I could hear the cry from just around the corner from where I was bouncing a mountain bike along a dusty track, trying not-very-hard in my first ever mountain bike race.
I had the natural reaction – an adrenaline surge, a swift unclip of my feet, bringing of knees to my ears, then a worried wonder about how I was going to get past the snake if my feet weren’t turning the pedals.
It had already been a less-than-ideal start to the event, the Orange Mountain Bike Club’s Ladies of the Lake, designed to introduce beginners to the sport. This race was part of my plan to try something new sports-wise in every locum place I work. The idea was to do as many laps of the course as possible within two hours.
Earlier that morning my friend Susy and I had driven two hours to get to Orange, arriving in plenty of time to do a reconnaissance lap. But somehow we were diverted from our beginners race course and ended up on the intermediate course .
I have occasionally survived an intermediate course (in non-race conditions), but it has always involved foul language and the constant conviction that I am going to die. More often, it has involved becoming intimately connected with the ground, and subsequent bleeding.
This was the former kind of survival, so after a few ‘holy craps’, and a ‘does this hill ever end?’ we flew down to the start, just to hear the tail end of the race briefing.
And as I neared the voice shouting “snake’, I wished I’d heard the entire briefing. Was there a protocol for snakes on the track? Get off and walk? Ride faster? Let a child pass you to deal with it?
I rounded the next corner and let out a sigh of relief. There by the track was one of the volunteers, holding out a packet of lolly snakes for riders to grab as they flew past.
Crisis averted. Now my main challenge was to get my feet clipped back in at the same time as taking a hand off the handlebars to grab a snake without hitting a rock and falling off.
Thankfully, I managed it.
It was amazing how much energy one little snake could give you – physically and mentally.
However, the energy was mostly wasted. After our extended warm-up on the intermediate track, I’d gotten stuck behind the children taking part. So my first lap was very slow, and I’d lost the momentum to actually race.
I was really just meandering, and fighting a mental battle. I spent the next several laps debating myself whether I should do four or five laps all up.
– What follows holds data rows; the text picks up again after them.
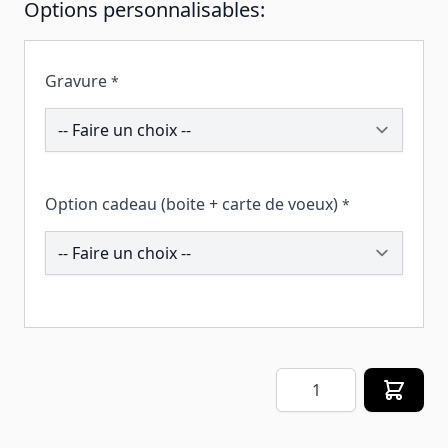
Options personnalisables:
Gravure
*
194081
Option cadeau (boite + carte de voeux)
*
258788
Quantité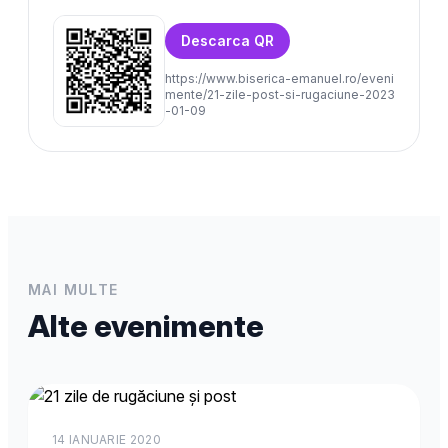
Descarca QR
https://www.biserica-emanuel.ro/eveni
mente/21-zile-post-si-rugaciune-2023
-01-09
MAI MULTE
Alte evenimente
14 IANUARIE 2020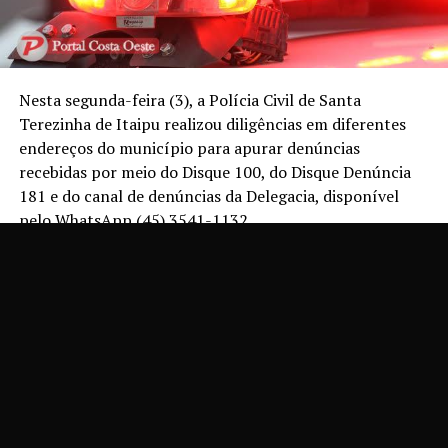
Nesta segunda-feira (3), a Polícia Civil de Santa
Terezinha de Itaipu realizou diligências em diferentes
endereços do município para apurar denúncias
recebidas por meio do Disque 100, do Disque Denúncia
181 e do canal de denúncias da Delegacia, disponível
pelo WhatsApp (45) 3541-1132.
As informações recebidas apontam, principalmente,
para suspeitas de cárcere privado e de crimes sexuais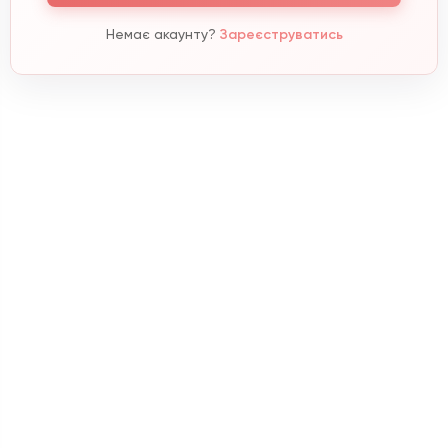
Немає акаунту?
Зареєструватись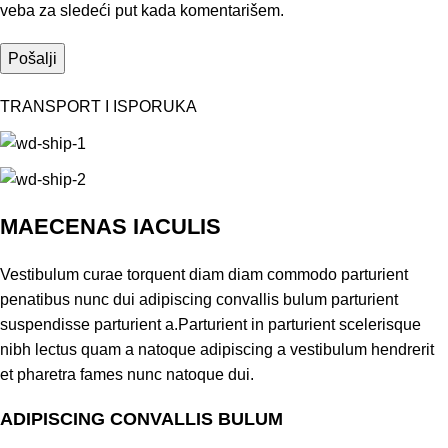
veba za sledeći put kada komentarišem.
TRANSPORT I ISPORUKA
MAECENAS IACULIS
Vestibulum curae torquent diam diam commodo parturient
penatibus nunc dui adipiscing convallis bulum parturient
suspendisse parturient a.Parturient in parturient scelerisque
nibh lectus quam a natoque adipiscing a vestibulum hendrerit
et pharetra fames nunc natoque dui.
ADIPISCING CONVALLIS BULUM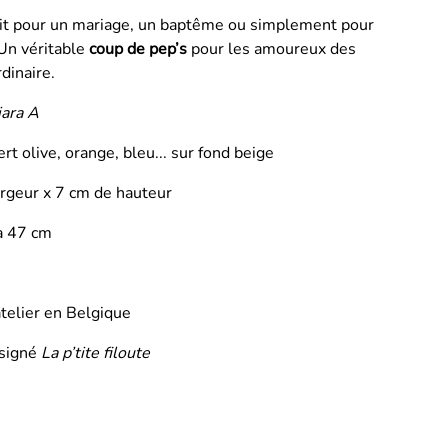
rfait pour un mariage, un baptême ou simplement pour
 Un véritable
coup de pep’s
pour les amoureux des
rdinaire.
iara A
ert olive, orange, bleu... sur fond beige
argeur x 7 cm de hauteur
’à 47 cm
telier en Belgique
 signé
La p’tite filoute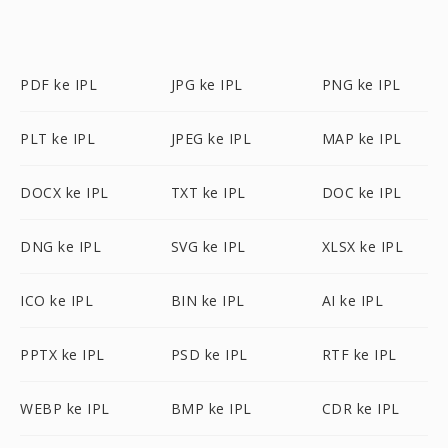
PDF ke IPL
JPG ke IPL
PNG ke IPL
PLT ke IPL
JPEG ke IPL
MAP ke IPL
DOCX ke IPL
TXT ke IPL
DOC ke IPL
DNG ke IPL
SVG ke IPL
XLSX ke IPL
ICO ke IPL
BIN ke IPL
AI ke IPL
PPTX ke IPL
PSD ke IPL
RTF ke IPL
WEBP ke IPL
BMP ke IPL
CDR ke IPL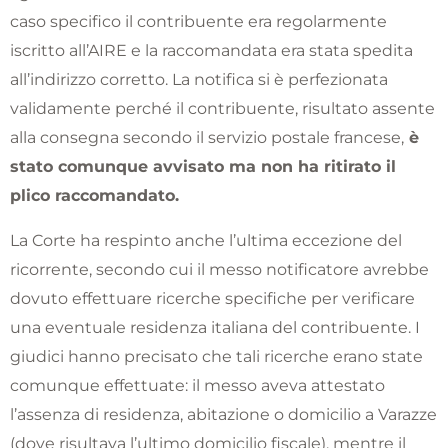
caso specifico il contribuente era regolarmente
iscritto all’AIRE e la raccomandata era stata spedita
all’indirizzo corretto. La notifica si è perfezionata
validamente perché il contribuente, risultato assente
alla consegna secondo il servizio postale francese,
è
stato comunque avvisato ma non ha ritirato il
plico raccomandato.
La Corte ha respinto anche l’ultima eccezione del
ricorrente, secondo cui il messo notificatore avrebbe
dovuto effettuare ricerche specifiche per verificare
una eventuale residenza italiana del contribuente. I
giudici hanno precisato che tali ricerche erano state
comunque effettuate: il messo aveva attestato
l’assenza di residenza, abitazione o domicilio a Varazze
(dove risultava l’ultimo domicilio fiscale), mentre il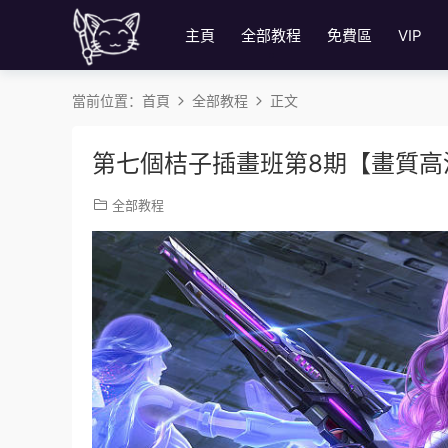
主頁
全部教程
免費區
VIP
當前位置：
首頁
全部教程
正文
第七個桔子插畫班第8期【畫質高
全部教程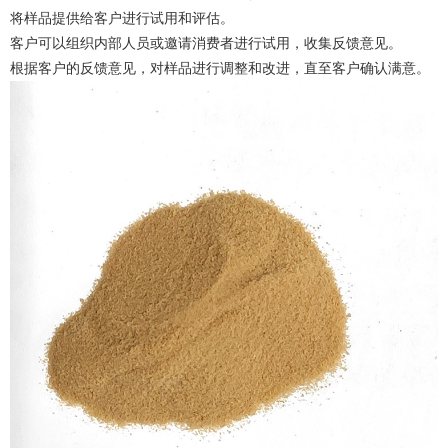
将样品提供给客户进行试用和评估。
客户可以组织内部人员或邀请消费者进行试用，收集反馈意见。
根据客户的反馈意见，对样品进行调整和改进，直至客户确认满意。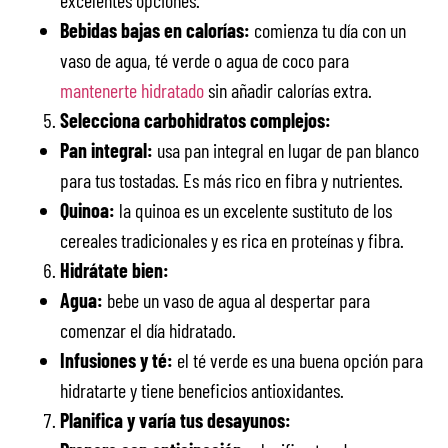
Bebidas bajas en calorías:
comienza tu día con un
vaso de agua, té verde o agua de coco para
mantenerte hidratado
sin añadir calorías extra.
Selecciona carbohidratos complejos:
Pan integral:
usa pan integral en lugar de pan blanco
para tus tostadas. Es más rico en fibra y nutrientes.
Quinoa:
la quinoa es un excelente sustituto de los
cereales tradicionales y es rica en proteínas y fibra.
Hidrátate bien:
Agua:
bebe un vaso de agua al despertar para
comenzar el día hidratado.
Infusiones y té:
el té verde es una buena opción para
hidratarte y tiene beneficios antioxidantes.
Planifica y varía tus desayunos: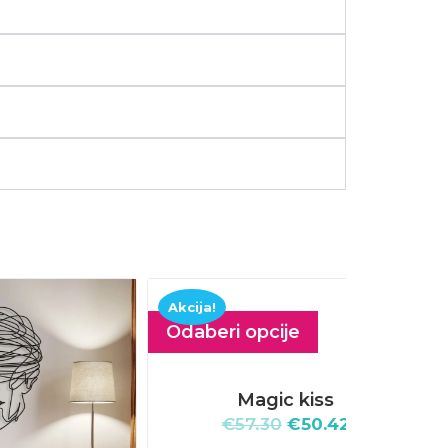
Akcija!
Akcija!
Odaberi opcije
Odaberi
Magic kiss
Тw
€
57.30
€
50.42
€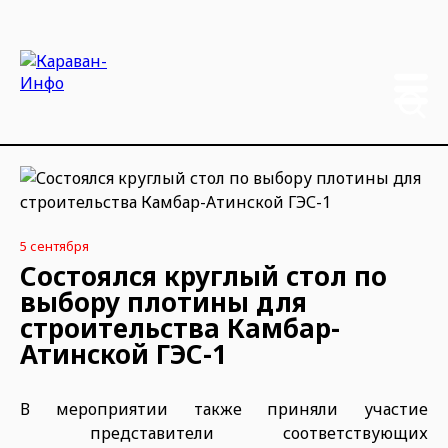
5 сентября
Состоялся круглый стол по
выбору плотины для
строительства Камбар-
Атинской ГЭС-1
В мероприятии также приняли участие
представители соответствующих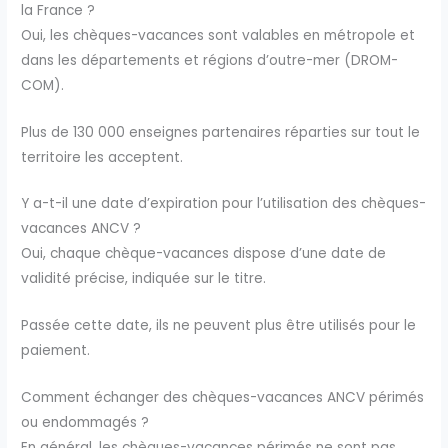
la France ?
Oui, les chèques-vacances sont valables en métropole et
dans les départements et régions d’outre-mer (DROM-
COM).
Plus de 130 000 enseignes partenaires réparties sur tout le
territoire les acceptent.
Y a-t-il une date d’expiration pour l’utilisation des chèques-
vacances ANCV ?
Oui, chaque chèque-vacances dispose d’une date de
validité précise, indiquée sur le titre.
Passée cette date, ils ne peuvent plus être utilisés pour le
paiement.
Comment échanger des chèques-vacances ANCV périmés
ou endommagés ?
En général, les chèques-vacances périmés ne sont pas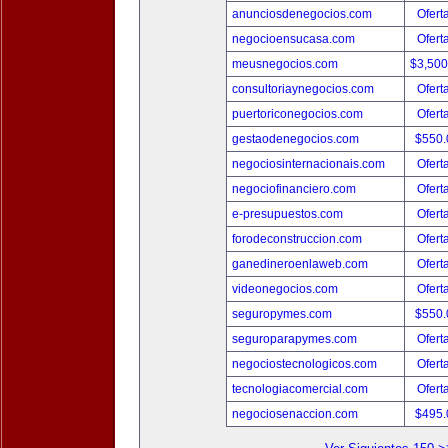
anunciosdenegocios.com
Ofert
negocioensucasa.com
Ofert
meusnegocios.com
$3,50
consultoriaynegocios.com
Ofert
puertoriconegocios.com
Ofert
gestaodenegocios.com
$550
negociosinternacionais.com
Ofert
negociofinanciero.com
Ofert
e-presupuestos.com
Ofert
forodeconstruccion.com
Ofert
ganedineroenlaweb.com
Ofert
videonegocios.com
Ofert
seguropymes.com
$550
seguroparapymes.com
Ofert
negociostecnologicos.com
Ofert
tecnologiacomercial.com
Ofert
negociosenaccion.com
$495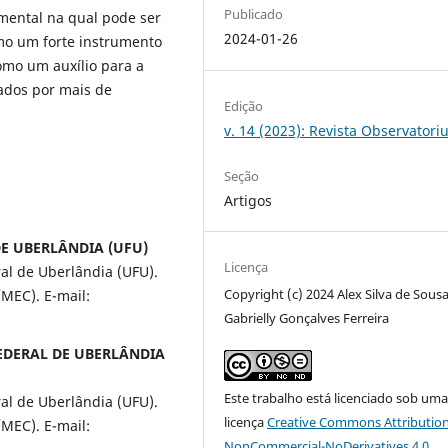
Publicado
mental na qual pode ser
2024-01-26
omo um forte instrumento
omo um auxílio para a
ados por mais de
Edição
v. 14 (2023): Revista Observator
Seção
Artigos
 DE UBERLÂNDIA (UFU)
Licença
l de Uberlândia (UFU).
Copyright (c) 2024 Alex Silva de Sousa
MEC). E-mail:
Gabrielly Gonçalves Ferreira
 FEDERAL DE UBERLÂNDIA
Este trabalho está licenciado sob um
l de Uberlândia (UFU).
licença
Creative Commons Attribution
MEC). E-mail:
NonCommercial-NoDerivatives 4.0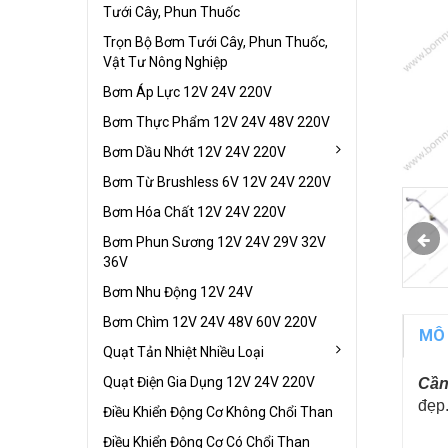
Tưới Cây, Phun Thuốc
Trọn Bộ Bơm Tưới Cây, Phun Thuốc,
Vật Tư Nông Nghiệp
Bơm Áp Lực 12V 24V 220V
Bơm Thực Phẩm 12V 24V 48V 220V
Bơm Dầu Nhớt 12V 24V 220V
Bơm Từ Brushless 6V 12V 24V 220V
Bơm Hóa Chất 12V 24V 220V
Bơm Phun Sương 12V 24V 29V 32V
36V
Bơm Nhu Động 12V 24V
Bơm Chìm 12V 24V 48V 60V 220V
MÔ
Quạt Tản Nhiệt Nhiều Loại
Quạt Điện Gia Dụng 12V 24V 220V
Cần
đẹp
Điều Khiển Động Cơ Không Chổi Than
Điều Khiển Động Cơ Có Chổi Than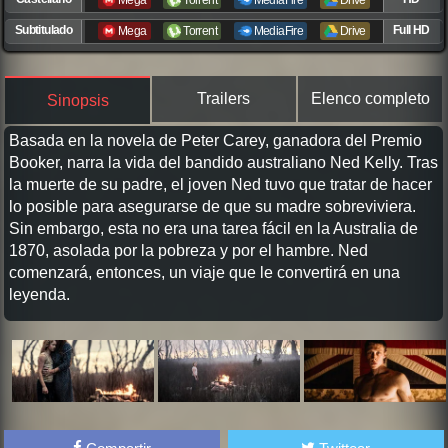
Mega
Torrent
MediaFire
Drive
Subtitulado
Full HD
Mega
Torrent
MediaFire
Drive
Trailers
Elenco completo
Sinopsis
Basada en la novela de Peter Carey, ganadora del Premio
Booker, narra la vida del bandido australiano Ned Kelly. Tras
la muerte de su padre, el joven Ned tuvo que tratar de hacer
lo posible para asegurarse de que su madre sobreviviera.
Sin embargo, esta no era una tarea fácil en la Australia de
1870, asolada por la pobreza y por el hambre. Ned
comenzará, entonces, un viaje que le convertirá en una
leyenda.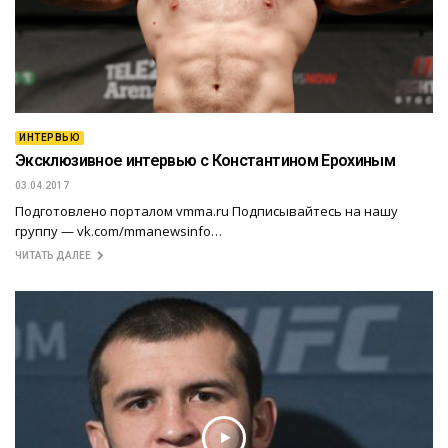
ИНТЕРВЬЮ
Эксклюзивное интервью с Константином Ерохиным
03.04.2017
Подготовлено порталом vmma.ru Подписывайтесь на нашу
группу — vk.com/mmanewsinfo…
ЧИТАТЬ ДАЛЕЕ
I knew I could do four laps easily. I could fit five in without trying too hard, but the mental demons were having their say. My knee hurts, my fanny hurts, I’ve got a gutful of dust. I’m too old for this. On and on they went.
My real fear was that as I got more tired, I would misjudge an obstacle and come a cropper. With two knees constantly reminding me of my past two mishaps, I didn’t want another accident.
So I pulled up after four laps, reminding myself that my extended practice lap counted as one-and-a-half extra laps.
Susy however, was unstoppable. She just kept going, sucking down as many snakes as she could and pedaling like fury. She completed seven laps and won the beginners section. If you can’t be a winner, be a winner’s friend, I say.
But it turned out I was a winner too. In the excitement of Susy getting her prize of champagne and jar of honey, I vaguely heard the announcer was asking if anyone here was from Emu Plains.
Paying a bit more notice, I worked out they were giving prizes to those who had travelled the furthest to be there. Humph, I thought, (my hometown) Emu Park is further away than Emu Plains.
So when we worked out they did mean Emu Park, I also walked away a winner, with this lovely bottle of angry red wine. I am a bit afraid to open it though, given the blurb on the back. It’s mostly the bit about ebola which scares me, but hey, you only live once.
Thanks to the Orange Mountain Bike club for arranging this great event at Lake Canobolas. It was a blast.
NB: Thanks to Melissa for lending me her mountain bike for the race.
NBB: Vale Harry Hybrid, my trusty hybrid, who was stolen from outside a bar in Dubbo last Friday night. We have done thousands of kilometres together over the past seven years, and I’m so sorry I didn’t lock you up so a nasty little teenager couldn’t walk away with you.